Un commentaire sur le sujet est également venu de l'ancien président du CHP, Kemal Kılıçdaroğlu. Kılıçdaroğlu, qui a mis en garde en disant « Reconnaissez ceux qui restent fidèles au plan, le Grand Projet du Moyen-Orient est en marche », a utilisé les expressions suivantes :

Le Grand Projet du Moyen-Orient est en marche… 

Vous n'avez pas écouté le 14 mai, écoutez maintenant !

Cette marche est la dernière marche d'honneur devant l'histoire d'un homme patriote qui a consacré toute sa vie de fonctionnaire à lutter contre les voleurs pour chaque centime des orphelins,

qui n'a poursuivi aucun intérêt personnel autre que celui de la nation tout au long de sa carrière politique,

et qui n'a accumulé aucun bien matériel en dehors de l'amour des gens, de l'honneur, de la dignité et de l'honnêteté, malgré toutes les menaces.

Je vais écrire longuement ! Malheureusement, nous ne sommes pas une nation qui aime beaucoup lire… Ma demande est que ceux qui lisent expliquent à ceux qui ne lisent pas.

Depuis deux jours, nous suivons avec tristesse les manifestations violentes contre les réfugiés dans de nombreuses régions de notre pays, notamment à Kayseri, Konya, Gaziantep et Hatay.

Tout d'abord, je lance un appel à toute notre nation :

ne chargez pas votre conscience d'un fardeau que vous porterez toute votre vie.

Ne laissez pas un héritage souillé à vos enfants.

Ne placez pas la Turquie dans une situation qui restera dans les mémoires de l'opinion publique internationale comme un document de honte.
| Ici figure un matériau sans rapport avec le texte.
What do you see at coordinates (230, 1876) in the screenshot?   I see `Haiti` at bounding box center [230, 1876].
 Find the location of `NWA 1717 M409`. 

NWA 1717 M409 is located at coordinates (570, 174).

Je comprends votre colère et je vous donne raison.

Je pense comme vous. 

Pendant la période électorale, j'avais déclaré que je renverrais les réfugiés dans un délai de deux ans et que c'était une question de survie nationale.

Tout comme vous, j'ai regardé avec inquiétude et tristesse les vidéos où des réfugiés disent « bye bye Kemal », reprenant les mots d'Erdoğan.
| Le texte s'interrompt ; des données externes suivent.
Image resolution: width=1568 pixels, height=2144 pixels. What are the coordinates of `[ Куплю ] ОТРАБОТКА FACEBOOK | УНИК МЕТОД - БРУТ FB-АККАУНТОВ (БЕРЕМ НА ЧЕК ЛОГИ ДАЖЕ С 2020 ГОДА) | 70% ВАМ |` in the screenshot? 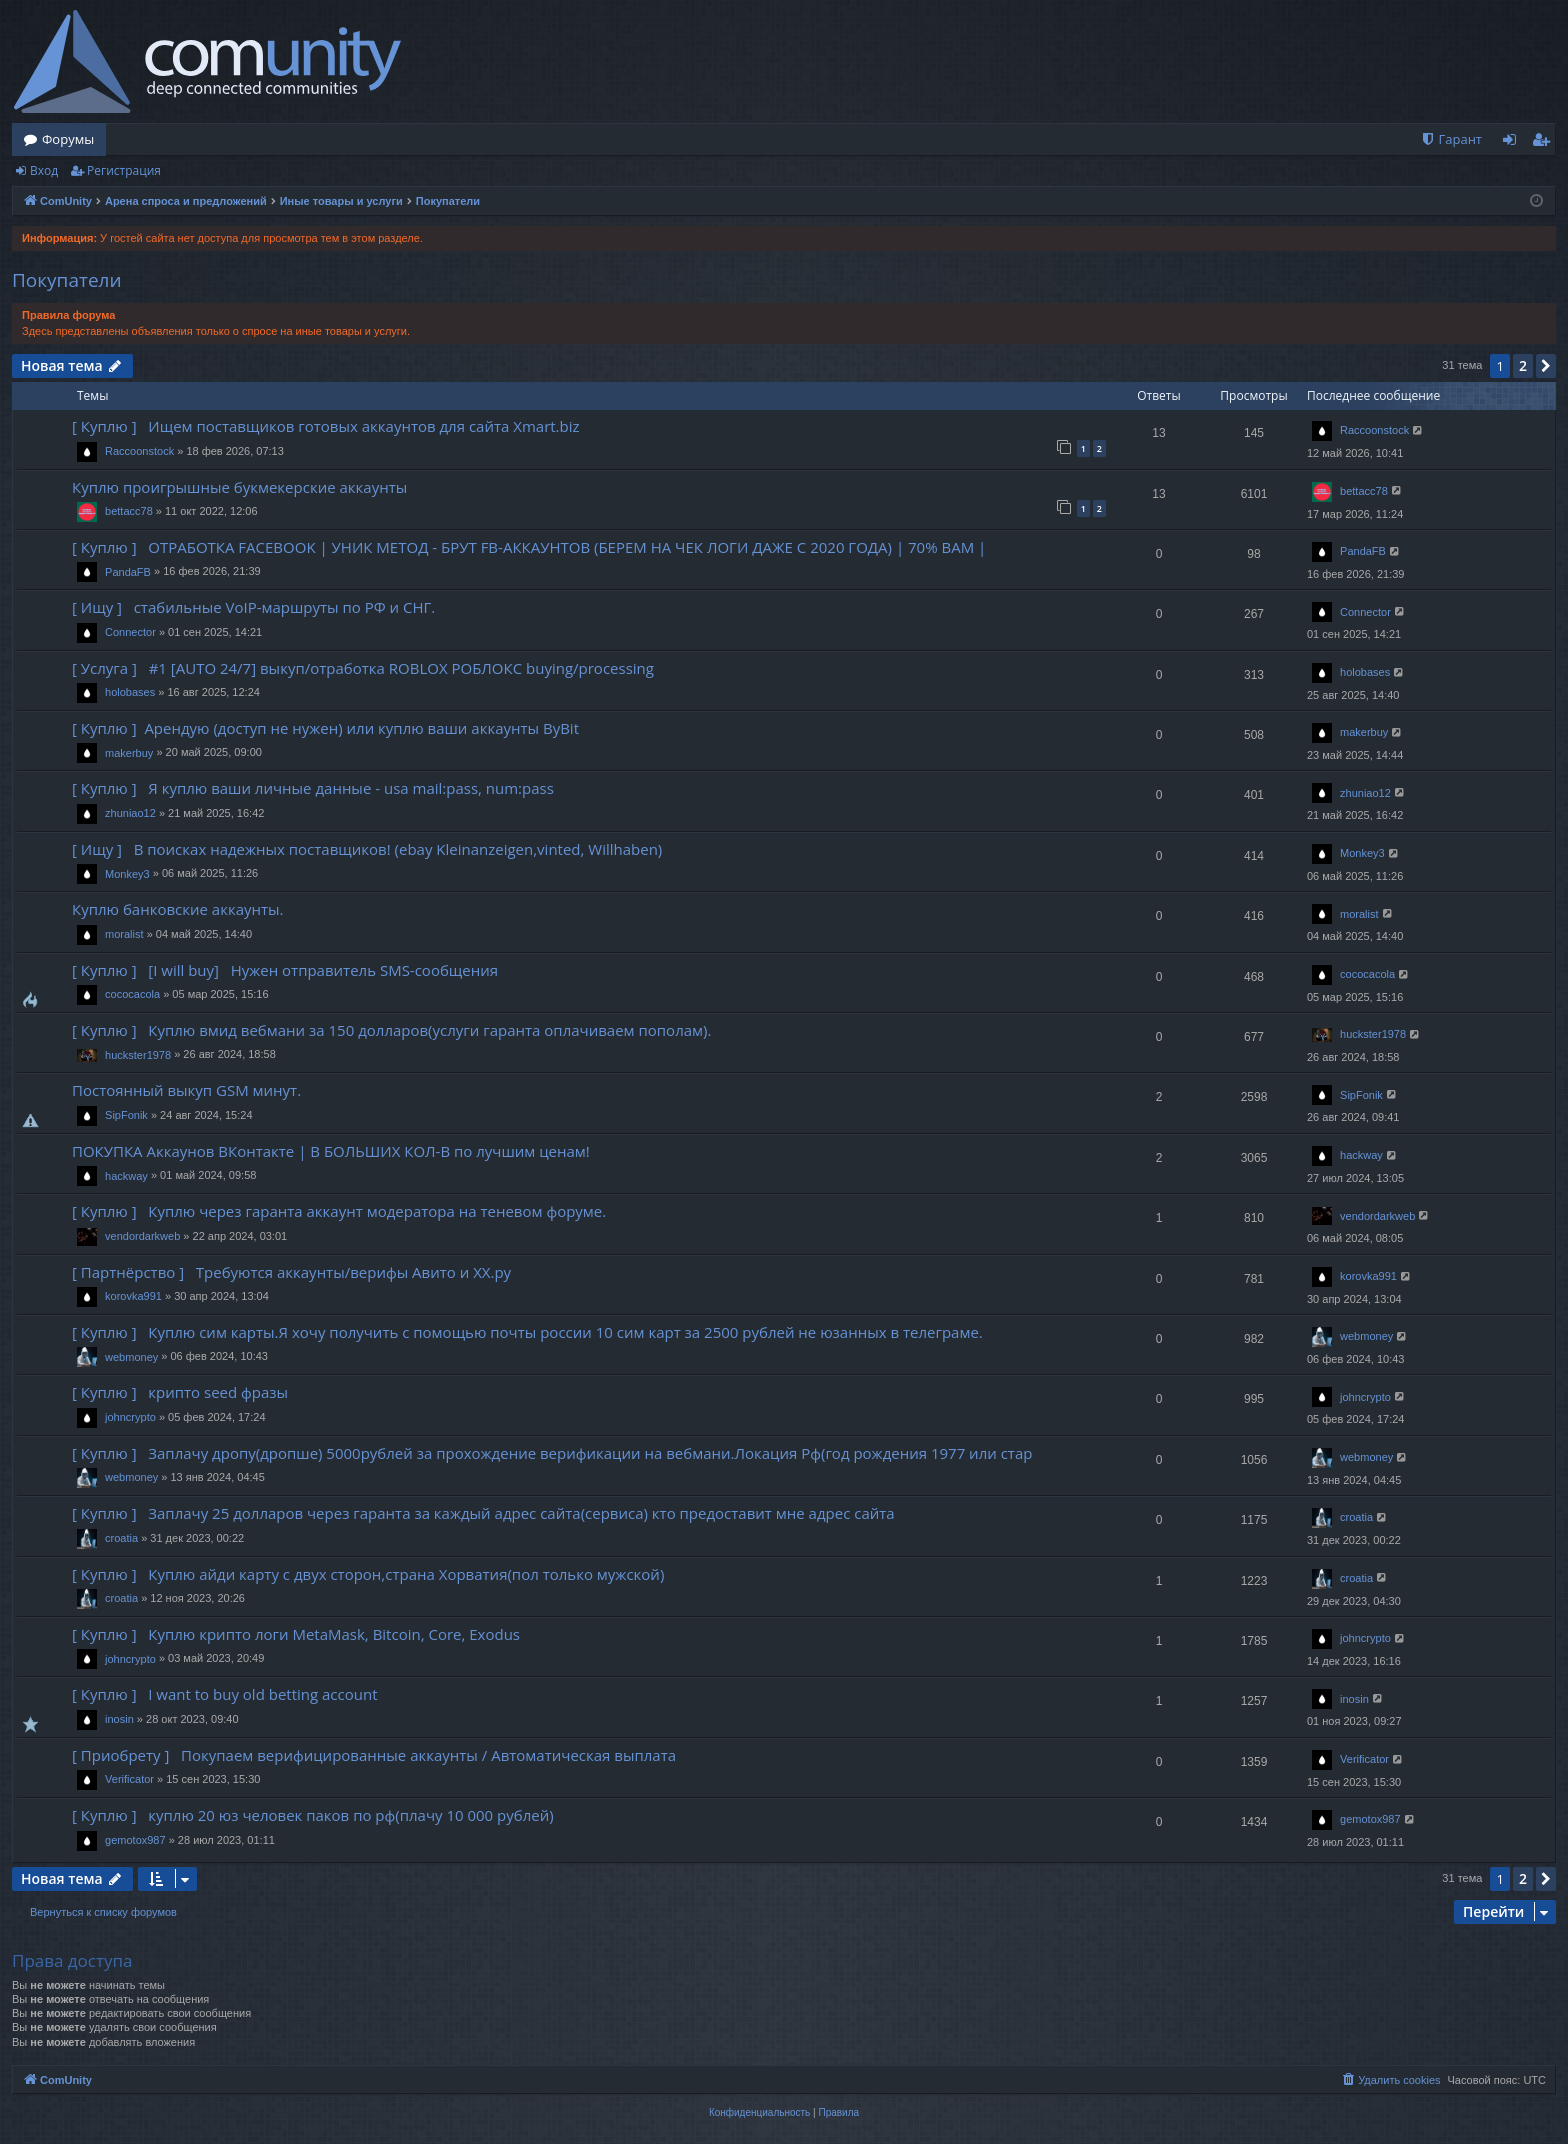 It's located at (529, 547).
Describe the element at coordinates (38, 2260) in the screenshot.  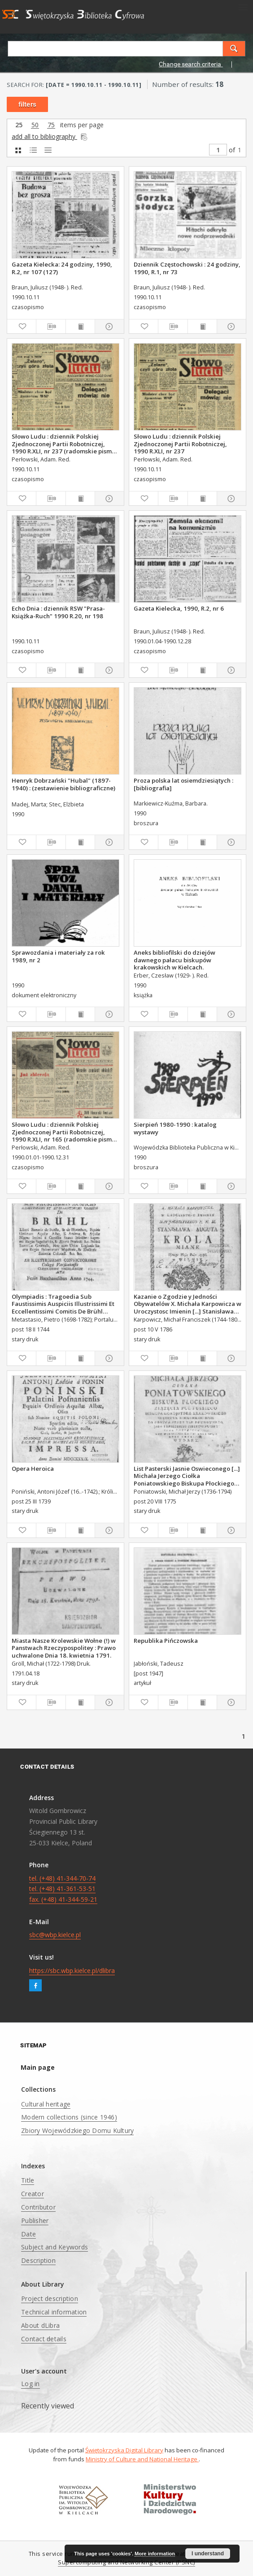 I see `Description` at that location.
Mes concitoyens, mes frères, mon cher peuple ;

Vous faites exactement ce qu'ils veulent.

Surtout pas !

Ne soyez pas complices du plan mis en place par le Grand projet du Moyen-Orient et son coprésident.

Un trouble intérieur en Turquie crée le terrain propice à une intervention étrangère.

C'est ce qu'ils veulent, ne tombez pas dans le piège.

Gardez votre colère intacte ! 

Mais gardez cette colère intacte, non pas contre un pauvre père qui fuit pour sauver la vie de son enfant, mais contre les foyers de mal mondiaux et leurs collaborateurs vendus, qui ont déclenché des guerres dans leurs pays pour les amener ici et qui vous ont dressés les uns contre les autres !

Ne vous fiez pas à l'hypocrisie de ceux qui ramassent des drapeaux sur les marbres étincelants des réunions de l'OTAN.

Ce que vous devez regarder, ce sont ceux qui ont abandonné le tombeau de Süleyman Şah, notre seul territoire en Syrie, et notre drapeau qui s'y trouvait.

Ce que vous devez regarder ; 

c'est ceux qui les ont soignés dans nos hôpitaux,

ceux qui, sans aucune honte, les ont comparés au mouvement Kuva-i Milliye,

ceux qui ont nourri le groupe appelé ASL pour démembrer un autre pays,

et qui ont laissé notre drapeau être mis en pièces !

Mes frères, là où vous devez regarder ;

ceux qui envoient nos enfants instruits, formés et brillants à l'étranger,

c'est le coprésident du Grand Projet du Moyen-Orient, qui nous fait entrer des Afghans, des Pakistanais, des Bangladais et des individus issus de nombreux pays sous-développés, 

des réfugiés issus d'une culture de viols collectifs, pour faire de nous les travailleurs au salaire minimum de l'Europe.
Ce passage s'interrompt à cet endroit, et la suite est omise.